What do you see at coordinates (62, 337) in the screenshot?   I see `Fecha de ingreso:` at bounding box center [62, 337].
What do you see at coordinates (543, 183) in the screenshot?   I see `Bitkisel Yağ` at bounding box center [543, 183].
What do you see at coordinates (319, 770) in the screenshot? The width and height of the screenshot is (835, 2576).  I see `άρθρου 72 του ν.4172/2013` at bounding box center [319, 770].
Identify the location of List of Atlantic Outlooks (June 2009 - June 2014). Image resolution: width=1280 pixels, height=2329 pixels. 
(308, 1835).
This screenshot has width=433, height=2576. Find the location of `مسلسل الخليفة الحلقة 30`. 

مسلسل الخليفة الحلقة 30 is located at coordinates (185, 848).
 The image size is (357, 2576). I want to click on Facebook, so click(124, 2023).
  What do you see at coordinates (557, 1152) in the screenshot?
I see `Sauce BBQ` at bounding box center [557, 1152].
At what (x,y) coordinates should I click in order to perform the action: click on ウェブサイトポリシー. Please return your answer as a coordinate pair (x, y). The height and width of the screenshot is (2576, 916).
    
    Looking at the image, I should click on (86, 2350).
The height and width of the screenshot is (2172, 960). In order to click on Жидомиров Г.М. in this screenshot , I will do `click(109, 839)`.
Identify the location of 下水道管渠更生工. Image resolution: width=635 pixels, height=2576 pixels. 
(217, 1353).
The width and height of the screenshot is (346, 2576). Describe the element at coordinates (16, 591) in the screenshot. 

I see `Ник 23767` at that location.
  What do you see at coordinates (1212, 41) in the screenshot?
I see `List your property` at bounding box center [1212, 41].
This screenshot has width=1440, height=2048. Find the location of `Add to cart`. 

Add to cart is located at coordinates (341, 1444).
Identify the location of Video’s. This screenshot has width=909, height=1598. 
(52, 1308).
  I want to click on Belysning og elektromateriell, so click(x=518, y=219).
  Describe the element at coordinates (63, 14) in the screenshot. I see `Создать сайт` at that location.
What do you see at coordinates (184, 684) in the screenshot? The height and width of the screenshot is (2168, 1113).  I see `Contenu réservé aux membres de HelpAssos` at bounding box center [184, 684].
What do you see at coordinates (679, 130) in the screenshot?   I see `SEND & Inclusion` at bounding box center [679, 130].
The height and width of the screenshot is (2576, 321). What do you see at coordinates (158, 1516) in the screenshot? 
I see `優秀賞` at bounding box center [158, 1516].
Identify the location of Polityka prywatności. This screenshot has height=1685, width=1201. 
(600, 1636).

——

INSTRUCTIONS TO FOLLOW
Each record must be transcribed word for word.

EXERCISE RESULT
What do you see at coordinates (62, 337) in the screenshot?   I see `Fecha de ingreso:` at bounding box center [62, 337].
What do you see at coordinates (543, 183) in the screenshot?   I see `Bitkisel Yağ` at bounding box center [543, 183].
What do you see at coordinates (319, 770) in the screenshot? The width and height of the screenshot is (835, 2576).  I see `άρθρου 72 του ν.4172/2013` at bounding box center [319, 770].
Identify the location of List of Atlantic Outlooks (June 2009 - June 2014). Image resolution: width=1280 pixels, height=2329 pixels. 
(308, 1835).
This screenshot has width=433, height=2576. Find the location of `مسلسل الخليفة الحلقة 30`. 

مسلسل الخليفة الحلقة 30 is located at coordinates (185, 848).
 The image size is (357, 2576). I want to click on Facebook, so click(124, 2023).
  What do you see at coordinates (557, 1152) in the screenshot?
I see `Sauce BBQ` at bounding box center [557, 1152].
At what (x,y) coordinates should I click in order to perform the action: click on ウェブサイトポリシー. Please return your answer as a coordinate pair (x, y). The height and width of the screenshot is (2576, 916).
    
    Looking at the image, I should click on (86, 2350).
The height and width of the screenshot is (2172, 960). In order to click on Жидомиров Г.М. in this screenshot , I will do `click(109, 839)`.
Identify the location of 下水道管渠更生工. Image resolution: width=635 pixels, height=2576 pixels. 
(217, 1353).
The width and height of the screenshot is (346, 2576). Describe the element at coordinates (16, 591) in the screenshot. 

I see `Ник 23767` at that location.
  What do you see at coordinates (1212, 41) in the screenshot?
I see `List your property` at bounding box center [1212, 41].
This screenshot has width=1440, height=2048. Find the location of `Add to cart`. 

Add to cart is located at coordinates (341, 1444).
Identify the location of Video’s. This screenshot has width=909, height=1598. 
(52, 1308).
  I want to click on Belysning og elektromateriell, so click(x=518, y=219).
  Describe the element at coordinates (63, 14) in the screenshot. I see `Создать сайт` at that location.
What do you see at coordinates (184, 684) in the screenshot? The height and width of the screenshot is (2168, 1113).  I see `Contenu réservé aux membres de HelpAssos` at bounding box center [184, 684].
What do you see at coordinates (679, 130) in the screenshot?   I see `SEND & Inclusion` at bounding box center [679, 130].
The height and width of the screenshot is (2576, 321). What do you see at coordinates (158, 1516) in the screenshot? 
I see `優秀賞` at bounding box center [158, 1516].
Identify the location of Polityka prywatności. This screenshot has height=1685, width=1201. 
(600, 1636).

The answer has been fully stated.